Je vous avoue qu’Imenstrôm, et mes souvenirs, et mes habitudes, et mes projets d’enfant, mes arbres, mon cabinet, tout ce qui a pu distraire mes affections, fut alors bien petit, bien misérable à mes yeux. Cette eau active, pénétrante, et comme remplie de mouvement, ce fracas solennel d’un torrent qui tombe, ce nuage qui s’élance perpétuellement dans les airs, cette situation du corps et de la pensée, dissipa l’oubli où des années d’efforts parvenaient peut-être à me plonger.

Séparé de tous les lieux par cette atmosphère d’eau et par ce bruit immense, je voyais tous les lieux devant moi, je ne me voyais plus dans aucun. Immobile, j’étais ému pourtant d’un mouvement extraordinaire.

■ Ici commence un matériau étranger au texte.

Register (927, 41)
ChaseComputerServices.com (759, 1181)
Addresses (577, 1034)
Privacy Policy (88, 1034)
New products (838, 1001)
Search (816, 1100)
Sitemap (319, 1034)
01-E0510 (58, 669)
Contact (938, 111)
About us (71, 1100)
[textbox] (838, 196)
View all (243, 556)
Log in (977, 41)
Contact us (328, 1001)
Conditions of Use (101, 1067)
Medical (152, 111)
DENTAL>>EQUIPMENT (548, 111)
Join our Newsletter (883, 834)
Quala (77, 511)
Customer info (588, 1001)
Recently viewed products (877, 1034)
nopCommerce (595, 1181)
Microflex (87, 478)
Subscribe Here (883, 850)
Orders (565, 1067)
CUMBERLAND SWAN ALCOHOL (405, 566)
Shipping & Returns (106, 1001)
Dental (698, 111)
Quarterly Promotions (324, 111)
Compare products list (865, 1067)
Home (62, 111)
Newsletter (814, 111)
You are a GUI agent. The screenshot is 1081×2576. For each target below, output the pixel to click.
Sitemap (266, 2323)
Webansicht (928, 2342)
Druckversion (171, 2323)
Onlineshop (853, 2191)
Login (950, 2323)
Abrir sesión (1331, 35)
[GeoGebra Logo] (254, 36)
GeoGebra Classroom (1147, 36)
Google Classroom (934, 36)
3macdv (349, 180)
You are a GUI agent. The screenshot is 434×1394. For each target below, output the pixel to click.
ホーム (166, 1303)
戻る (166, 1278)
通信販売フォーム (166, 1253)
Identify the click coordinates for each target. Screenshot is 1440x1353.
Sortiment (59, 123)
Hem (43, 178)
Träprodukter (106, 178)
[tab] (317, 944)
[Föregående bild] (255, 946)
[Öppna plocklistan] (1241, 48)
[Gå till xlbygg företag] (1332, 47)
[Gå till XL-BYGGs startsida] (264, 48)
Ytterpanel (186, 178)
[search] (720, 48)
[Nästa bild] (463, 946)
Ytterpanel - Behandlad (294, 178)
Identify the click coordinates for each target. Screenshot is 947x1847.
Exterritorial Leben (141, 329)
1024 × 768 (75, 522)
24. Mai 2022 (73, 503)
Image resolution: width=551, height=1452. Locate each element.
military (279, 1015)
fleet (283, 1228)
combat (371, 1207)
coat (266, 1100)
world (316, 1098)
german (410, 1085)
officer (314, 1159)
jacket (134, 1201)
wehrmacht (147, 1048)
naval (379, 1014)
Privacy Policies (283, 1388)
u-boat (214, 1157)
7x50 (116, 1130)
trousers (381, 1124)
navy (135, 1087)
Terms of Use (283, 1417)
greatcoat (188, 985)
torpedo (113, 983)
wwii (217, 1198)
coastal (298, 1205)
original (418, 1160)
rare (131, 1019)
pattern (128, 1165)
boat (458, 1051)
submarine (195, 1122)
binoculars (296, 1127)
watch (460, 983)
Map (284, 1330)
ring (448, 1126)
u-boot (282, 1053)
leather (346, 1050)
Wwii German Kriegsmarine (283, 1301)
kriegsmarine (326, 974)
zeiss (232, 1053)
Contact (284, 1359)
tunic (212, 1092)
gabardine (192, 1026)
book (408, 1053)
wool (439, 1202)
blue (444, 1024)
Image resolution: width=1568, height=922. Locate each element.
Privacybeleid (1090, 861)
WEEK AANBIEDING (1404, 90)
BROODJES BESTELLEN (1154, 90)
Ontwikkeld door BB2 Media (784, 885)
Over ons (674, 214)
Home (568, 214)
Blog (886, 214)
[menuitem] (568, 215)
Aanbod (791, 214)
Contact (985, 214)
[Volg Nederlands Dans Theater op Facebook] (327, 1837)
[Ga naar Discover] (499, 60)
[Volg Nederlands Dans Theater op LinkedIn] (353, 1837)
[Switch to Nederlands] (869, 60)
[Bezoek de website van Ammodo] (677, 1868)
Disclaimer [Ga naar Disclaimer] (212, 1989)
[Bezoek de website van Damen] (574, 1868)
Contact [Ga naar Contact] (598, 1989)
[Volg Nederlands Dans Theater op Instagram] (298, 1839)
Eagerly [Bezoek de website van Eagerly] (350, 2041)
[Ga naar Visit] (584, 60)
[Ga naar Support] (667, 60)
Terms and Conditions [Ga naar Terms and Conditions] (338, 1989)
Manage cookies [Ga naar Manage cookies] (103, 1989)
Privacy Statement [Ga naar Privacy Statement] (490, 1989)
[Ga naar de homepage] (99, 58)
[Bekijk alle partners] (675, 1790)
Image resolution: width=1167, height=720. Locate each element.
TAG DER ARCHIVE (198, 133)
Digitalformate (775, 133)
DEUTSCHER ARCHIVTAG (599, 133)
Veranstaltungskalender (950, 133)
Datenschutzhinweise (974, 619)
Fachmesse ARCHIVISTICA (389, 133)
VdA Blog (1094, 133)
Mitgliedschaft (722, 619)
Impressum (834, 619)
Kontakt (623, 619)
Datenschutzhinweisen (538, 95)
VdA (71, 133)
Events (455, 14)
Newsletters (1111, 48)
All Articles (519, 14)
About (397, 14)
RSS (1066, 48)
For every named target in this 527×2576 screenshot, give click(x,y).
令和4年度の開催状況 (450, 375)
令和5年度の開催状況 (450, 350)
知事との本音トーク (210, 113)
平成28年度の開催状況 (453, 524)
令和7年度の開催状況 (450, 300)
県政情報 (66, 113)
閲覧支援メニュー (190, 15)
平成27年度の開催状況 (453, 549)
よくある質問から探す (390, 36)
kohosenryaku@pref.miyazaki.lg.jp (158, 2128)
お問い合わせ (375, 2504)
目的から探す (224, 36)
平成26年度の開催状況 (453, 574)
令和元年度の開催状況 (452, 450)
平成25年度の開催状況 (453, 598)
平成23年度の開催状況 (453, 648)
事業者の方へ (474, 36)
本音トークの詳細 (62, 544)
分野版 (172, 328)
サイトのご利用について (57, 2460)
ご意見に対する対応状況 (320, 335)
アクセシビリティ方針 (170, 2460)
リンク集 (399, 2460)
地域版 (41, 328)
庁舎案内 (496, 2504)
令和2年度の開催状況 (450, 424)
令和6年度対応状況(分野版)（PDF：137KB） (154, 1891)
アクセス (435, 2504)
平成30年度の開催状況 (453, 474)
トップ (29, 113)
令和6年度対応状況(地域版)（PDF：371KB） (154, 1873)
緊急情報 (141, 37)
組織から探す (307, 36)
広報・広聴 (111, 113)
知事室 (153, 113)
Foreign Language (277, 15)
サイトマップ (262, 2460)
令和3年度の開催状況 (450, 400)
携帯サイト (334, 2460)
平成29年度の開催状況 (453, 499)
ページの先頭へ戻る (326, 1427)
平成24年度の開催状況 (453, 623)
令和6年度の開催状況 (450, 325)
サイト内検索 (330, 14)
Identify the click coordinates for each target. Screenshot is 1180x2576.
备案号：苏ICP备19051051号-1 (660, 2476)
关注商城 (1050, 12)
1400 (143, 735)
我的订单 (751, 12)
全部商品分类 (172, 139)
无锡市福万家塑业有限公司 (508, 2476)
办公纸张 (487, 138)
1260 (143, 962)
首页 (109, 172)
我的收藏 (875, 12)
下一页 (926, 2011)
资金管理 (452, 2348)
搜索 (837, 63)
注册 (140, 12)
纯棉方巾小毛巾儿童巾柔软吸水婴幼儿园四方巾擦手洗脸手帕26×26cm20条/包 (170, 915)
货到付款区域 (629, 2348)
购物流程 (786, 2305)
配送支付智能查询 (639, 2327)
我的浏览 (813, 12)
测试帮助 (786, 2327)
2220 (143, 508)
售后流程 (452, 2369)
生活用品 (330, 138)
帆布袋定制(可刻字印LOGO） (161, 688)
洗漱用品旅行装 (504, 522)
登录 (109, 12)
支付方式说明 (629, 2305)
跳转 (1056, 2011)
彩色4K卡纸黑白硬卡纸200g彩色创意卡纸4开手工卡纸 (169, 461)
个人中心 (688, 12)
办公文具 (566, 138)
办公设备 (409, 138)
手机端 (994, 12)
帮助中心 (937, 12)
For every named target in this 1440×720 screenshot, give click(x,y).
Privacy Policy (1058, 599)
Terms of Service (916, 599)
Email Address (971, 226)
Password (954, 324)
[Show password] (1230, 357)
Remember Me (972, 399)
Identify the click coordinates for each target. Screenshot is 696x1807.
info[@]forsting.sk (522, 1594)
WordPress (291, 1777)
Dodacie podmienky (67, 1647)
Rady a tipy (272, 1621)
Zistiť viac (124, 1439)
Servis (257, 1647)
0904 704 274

En sécurité au milieu des ruines menaçantes, j’étais comme englouti par les eaux et vivant dans l’abîme. J’avais quitté la terre, et je jugeais ma vie ridicule ; elle me faisait pitié : un songe de la pensée remplaça ces jours puérils par des jours employés. Je vis plus distinctement que je ne les avais jamais vues ces pages heureuses et éloignées du rouleau des temps. Les Moïse, les Lycurgue, prouvèrent indirectement au monde leur possibilité : leur existence future m’a été prouvée dans les Alpes.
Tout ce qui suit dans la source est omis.